We see the Gang in action, bludgeoning several members of a hipster gangsters running an extortion racket in Williamsburg. These panels are so meticulously rendered, I think it’s clear that the creative team have a thing against hipsters. The Harleys commentary is actually pretty hilarious, and some of the people in the background are ridiculous in their hipsterdom. To settle things, Harley Quinn dumps a quart of milk down the head gangster’s gullet, which sends him packing because he’s lactose intolerant? Is this a commentary on almond milk or something? After the hipster mafia takes off, Harley and her Gang stroll around the street fair…I mean open-air market at Williamsburg, sampling rarefied cuisine and chatting about this and that. For instance, Harley calls her crew a bunch of wannabes, then goes into a Port-A-Potty to “pinch a loaf,” as ladies are known to say.
Thing is, Harley doesn’t come out of that plastic bathroom, and eventually the Gang gets a call from some shadowy figures who claim responsibility for kidnapping their leader. So now the Gang, along with Harley Quinn’s supporting cast from her solo book, get to finding the old psychotic jester. And much like Harley would do, they begin looking in their neighborhoods and favorite haunts.

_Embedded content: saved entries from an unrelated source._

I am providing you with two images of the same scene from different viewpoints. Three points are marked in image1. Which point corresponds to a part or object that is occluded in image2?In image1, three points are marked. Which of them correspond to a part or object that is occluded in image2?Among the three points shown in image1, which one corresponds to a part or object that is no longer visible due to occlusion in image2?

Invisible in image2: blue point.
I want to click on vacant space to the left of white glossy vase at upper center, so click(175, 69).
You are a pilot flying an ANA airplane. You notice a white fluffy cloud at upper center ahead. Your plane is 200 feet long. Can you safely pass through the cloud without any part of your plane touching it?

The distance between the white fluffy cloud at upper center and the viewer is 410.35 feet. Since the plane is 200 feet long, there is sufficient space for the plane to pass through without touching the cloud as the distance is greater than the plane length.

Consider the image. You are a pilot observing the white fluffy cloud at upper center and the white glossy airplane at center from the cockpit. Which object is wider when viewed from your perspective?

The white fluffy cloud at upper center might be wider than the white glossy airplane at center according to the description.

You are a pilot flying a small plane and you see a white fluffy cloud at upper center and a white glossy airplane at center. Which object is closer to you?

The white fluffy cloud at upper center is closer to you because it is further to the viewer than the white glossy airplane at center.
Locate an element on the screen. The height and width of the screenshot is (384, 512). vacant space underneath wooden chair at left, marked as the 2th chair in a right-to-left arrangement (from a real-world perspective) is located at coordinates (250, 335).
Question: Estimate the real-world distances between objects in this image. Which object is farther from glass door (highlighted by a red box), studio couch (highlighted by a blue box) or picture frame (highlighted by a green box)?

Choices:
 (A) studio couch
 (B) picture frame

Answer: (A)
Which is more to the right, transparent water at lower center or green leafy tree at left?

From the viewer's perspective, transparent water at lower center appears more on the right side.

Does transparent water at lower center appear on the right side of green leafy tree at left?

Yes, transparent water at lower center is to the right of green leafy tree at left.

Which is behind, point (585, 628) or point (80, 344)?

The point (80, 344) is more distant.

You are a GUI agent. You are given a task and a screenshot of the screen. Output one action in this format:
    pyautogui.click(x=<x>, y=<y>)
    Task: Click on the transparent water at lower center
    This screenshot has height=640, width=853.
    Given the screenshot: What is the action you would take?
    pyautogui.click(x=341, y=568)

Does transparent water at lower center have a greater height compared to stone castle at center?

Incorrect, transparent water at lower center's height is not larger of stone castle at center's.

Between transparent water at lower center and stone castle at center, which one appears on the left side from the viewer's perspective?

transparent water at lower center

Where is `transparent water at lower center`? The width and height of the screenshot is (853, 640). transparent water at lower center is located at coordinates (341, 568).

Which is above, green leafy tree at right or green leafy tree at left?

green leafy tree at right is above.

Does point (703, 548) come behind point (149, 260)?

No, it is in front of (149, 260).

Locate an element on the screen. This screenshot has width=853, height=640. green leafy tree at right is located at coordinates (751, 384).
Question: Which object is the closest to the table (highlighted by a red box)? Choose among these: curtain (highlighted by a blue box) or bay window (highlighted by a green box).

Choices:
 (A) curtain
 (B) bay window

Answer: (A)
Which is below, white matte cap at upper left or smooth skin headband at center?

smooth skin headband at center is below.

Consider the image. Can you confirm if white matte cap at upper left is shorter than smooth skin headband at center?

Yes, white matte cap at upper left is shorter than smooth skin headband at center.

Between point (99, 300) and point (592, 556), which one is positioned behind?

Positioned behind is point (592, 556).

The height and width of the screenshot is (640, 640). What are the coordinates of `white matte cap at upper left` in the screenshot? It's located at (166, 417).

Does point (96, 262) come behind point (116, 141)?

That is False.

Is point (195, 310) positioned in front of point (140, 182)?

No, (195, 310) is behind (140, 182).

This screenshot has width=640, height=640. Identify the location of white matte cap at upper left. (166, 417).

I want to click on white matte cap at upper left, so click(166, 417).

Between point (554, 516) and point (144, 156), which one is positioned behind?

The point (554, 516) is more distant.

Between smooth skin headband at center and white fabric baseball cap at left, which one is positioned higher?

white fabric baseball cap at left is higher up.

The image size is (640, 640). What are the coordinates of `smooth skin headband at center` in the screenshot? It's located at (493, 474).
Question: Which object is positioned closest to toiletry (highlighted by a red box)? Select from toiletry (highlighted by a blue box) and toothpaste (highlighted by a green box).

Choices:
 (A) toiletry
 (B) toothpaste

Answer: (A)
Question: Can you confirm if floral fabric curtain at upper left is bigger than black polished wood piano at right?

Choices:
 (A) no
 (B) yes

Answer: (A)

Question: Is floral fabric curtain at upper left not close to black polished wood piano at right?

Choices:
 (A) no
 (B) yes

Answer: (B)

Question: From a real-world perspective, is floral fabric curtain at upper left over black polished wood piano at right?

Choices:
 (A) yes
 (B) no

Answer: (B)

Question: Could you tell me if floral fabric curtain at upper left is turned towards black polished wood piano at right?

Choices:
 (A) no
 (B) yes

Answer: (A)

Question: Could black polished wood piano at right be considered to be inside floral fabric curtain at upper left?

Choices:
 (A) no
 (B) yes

Hannuquinn takes everyone to her favorite pizza joint, Harlem takes them to a dance club, and Harley Queens takes everyone to a Mets game, bless her heart, which tickled this Queens County boy to no end. Ultimately, they learn something about Harley’s kidnapping, which you can learn too if you look at the clipping I’ve posted below this paragraph. But there’s another twist that comes later, one which you couldn’t possibly know about because it involves the introduction of a brand new character! Oops!
You see a lot of internet chatter about there being too many Harley Quinn comics in the market, but what you don’t see in the same amount are people commending them for maintaining a fairly strict continuity and consistent characterization across several books. Of course, the fact that Palmiotti and Conner have their fingers in most of them has a lot to do with this, but I will say that if you get a Harley Quinn book with their names attached, you’re sure to get a really well-drawn and expertly-plotted book with some gags, some violence and suggestive language, and a lot of payoff for fans of the character’s recent adventures. If you like Harley Quinn, then you’ll probably love this. And if you don’t like Harley Quinn, then you’re probably not even reading this review. So I’d like to conclude by saying: your momma, your momma’s momma, and the horse they rode in on, which was your sister.
Bits and Pieces
The pilot episode of Harley Quinn and Her Gang of Harleys gets off to a pretty solid start, with some good gags and great artwork throughout. We're introduced to a fairly large crew, but thanks to many of their names being related to their ethnicities, it's easier to keep 'em all straight. I think I can hang around on this for another five issues, but it will remain to be seen if I want to follow the pathological antics of angsty killer clowns much longer than that.